The policy update includes aspects such as the transfer of ownership of motor vehicles and the trading in freely convertible currency.
These provisions were approved in Decree 83/2023, aimed at optimizing access to vehicles and generating revenue for the recovery of public transport in Cuba.
Last September, Rodríguez shared infographics on social media explaining how the prices of imported vehicles are formed, a topic that has drawn criticism from citizens due to their high costs.
According to these graphs, the final price of a vehicle is determined by adding the supplier's base cost, import expenses (6%), commercial margin (20%), and special taxes, which vary depending on the vehicle's category and can reach up to 35%.

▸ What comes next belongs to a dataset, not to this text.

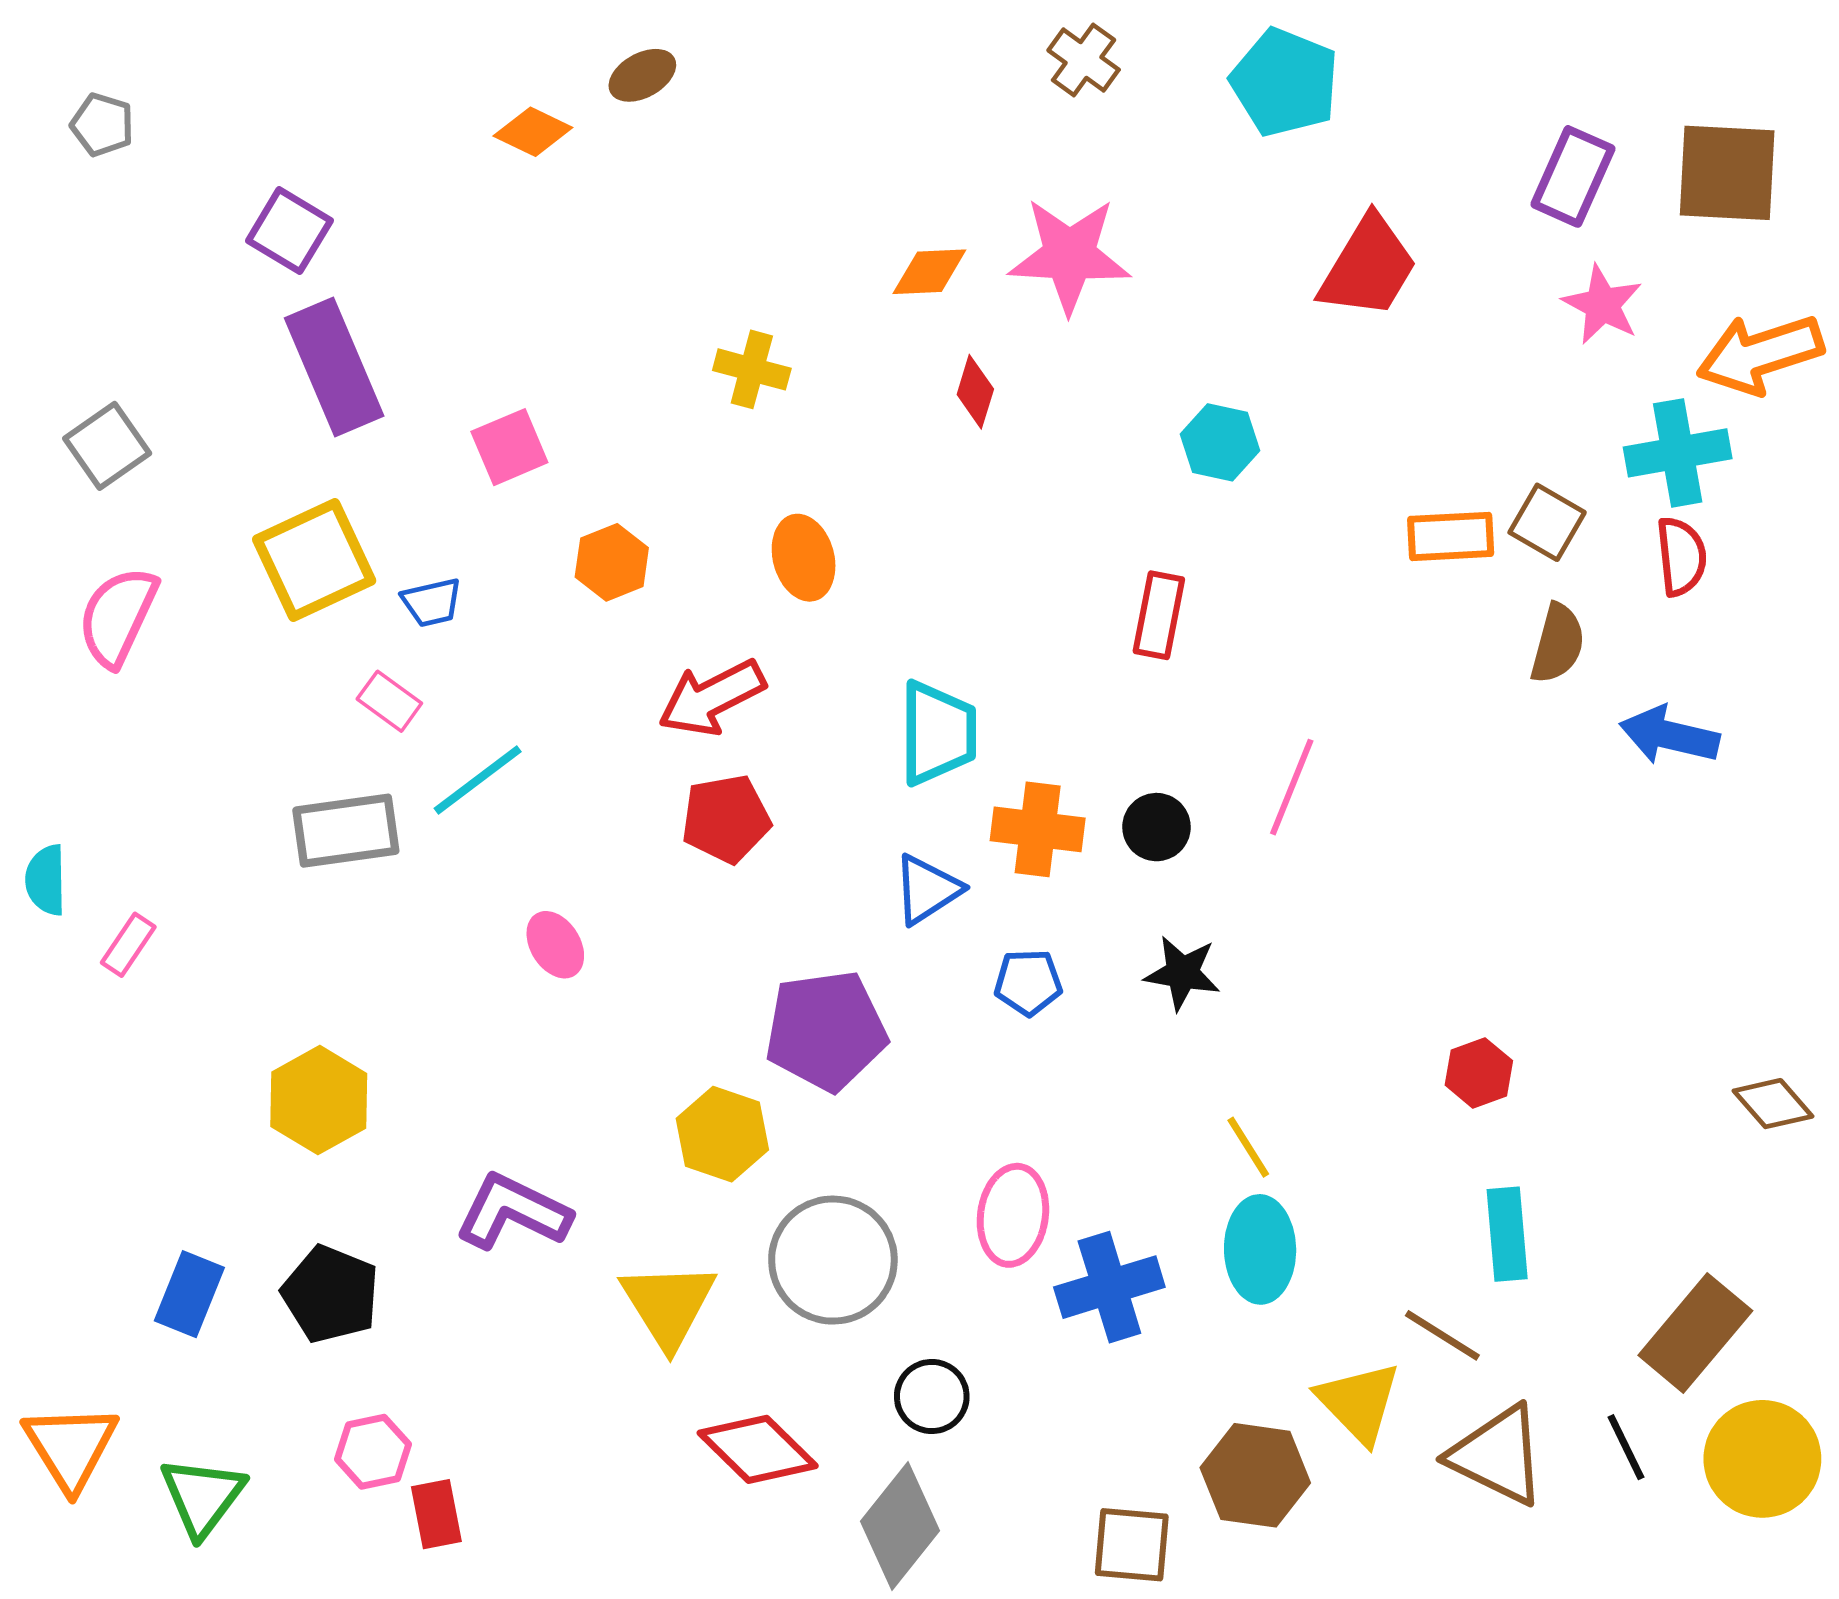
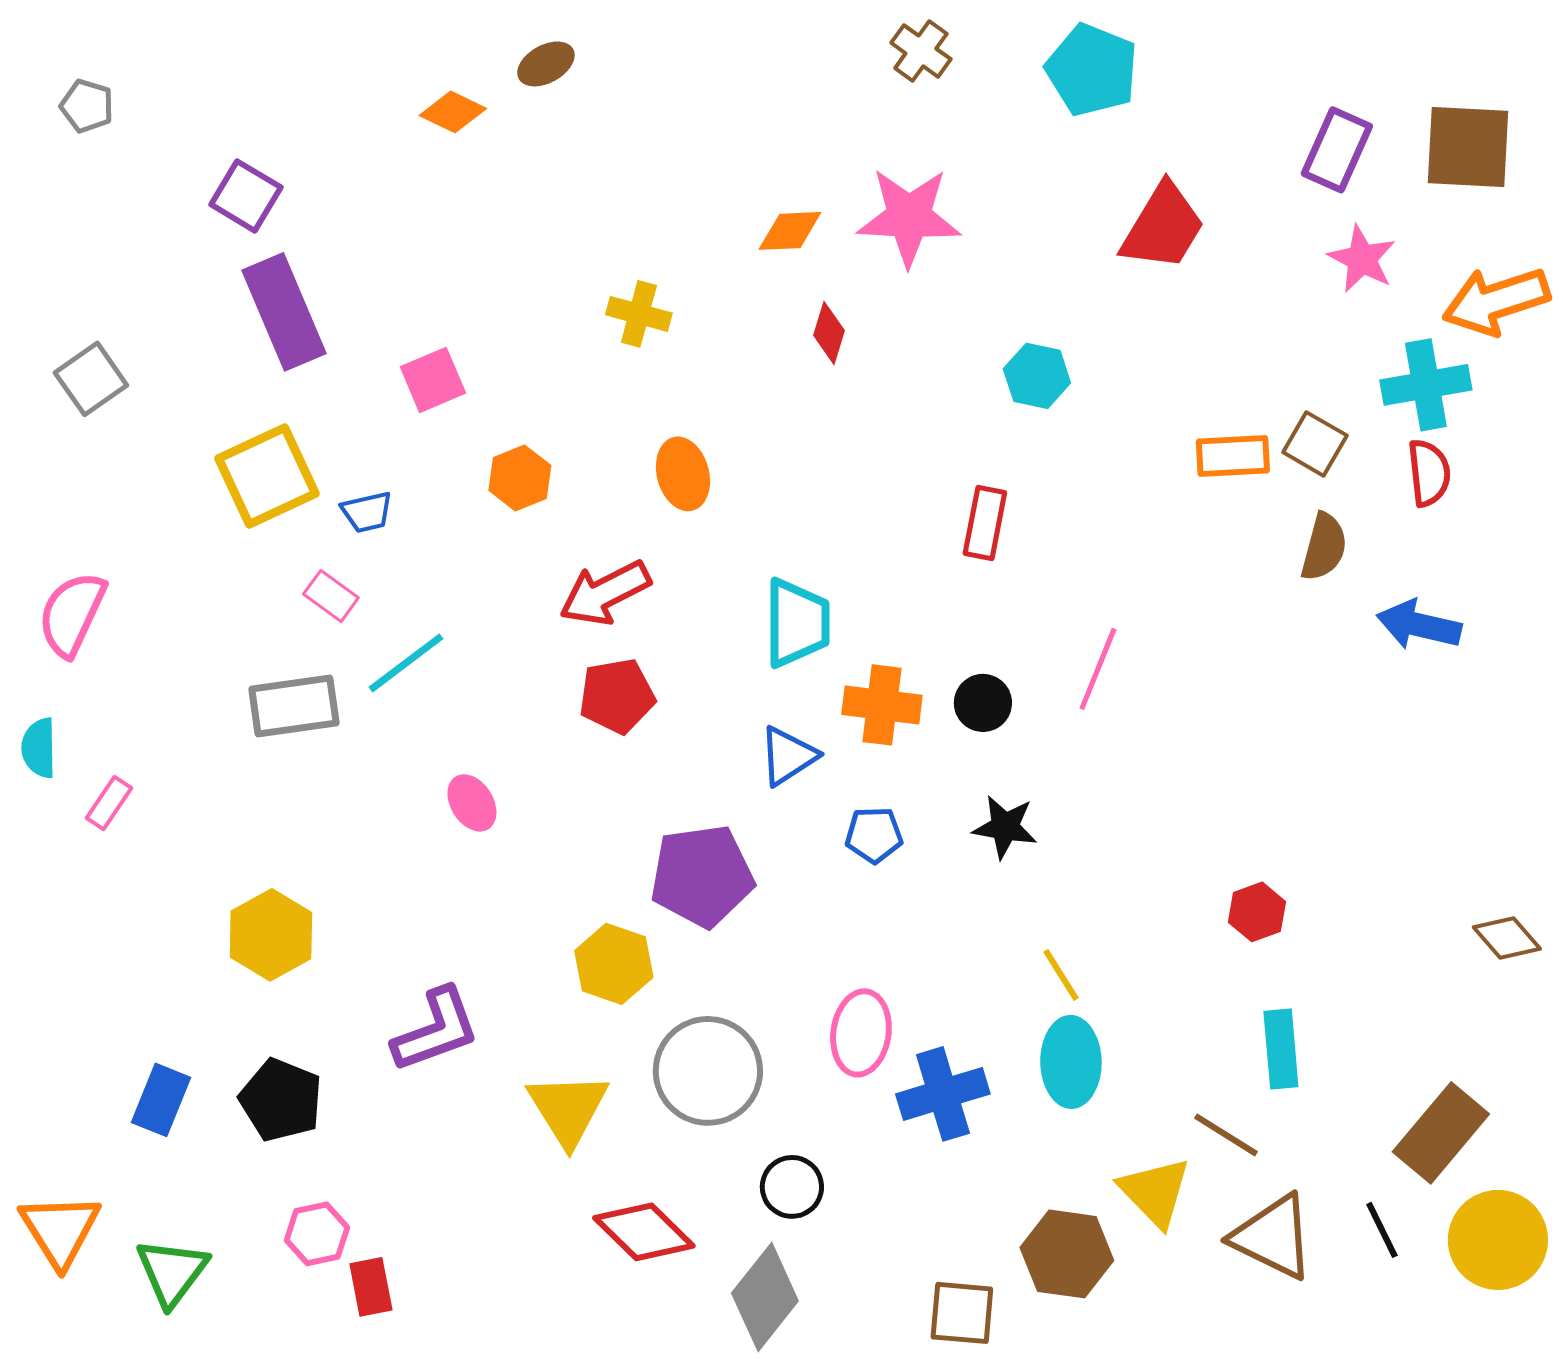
pink semicircle: (118, 616) -> (72, 614), moved
purple L-shape: (513, 1212) -> (436, 1030), turned 134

For example, a standard vehicle can reach a final price of 15,900 USD or euros, while a high-end car might cost 17,172 USD or euros. These prices are deemed unattainable for many professionals in Cuba, who have expressed their frustration through social media.
Last July, the government allowed the importation of vehicles by Cubans on missions abroad, such as medical brigades and diplomatic personnel. Additionally, tariff exemptions were implemented for electric cars, although the lack of infrastructure for these vehicles has raised questions about their viability.
The regime assures that the revenue generated from tariffs and taxes will be allocated to the development of public transportation, a sector that has been severely impacted by the economic crisis facing the country.
However, the high prices of vehicles and the lack of affordable alternatives have intensified the debate surrounding the announced policies.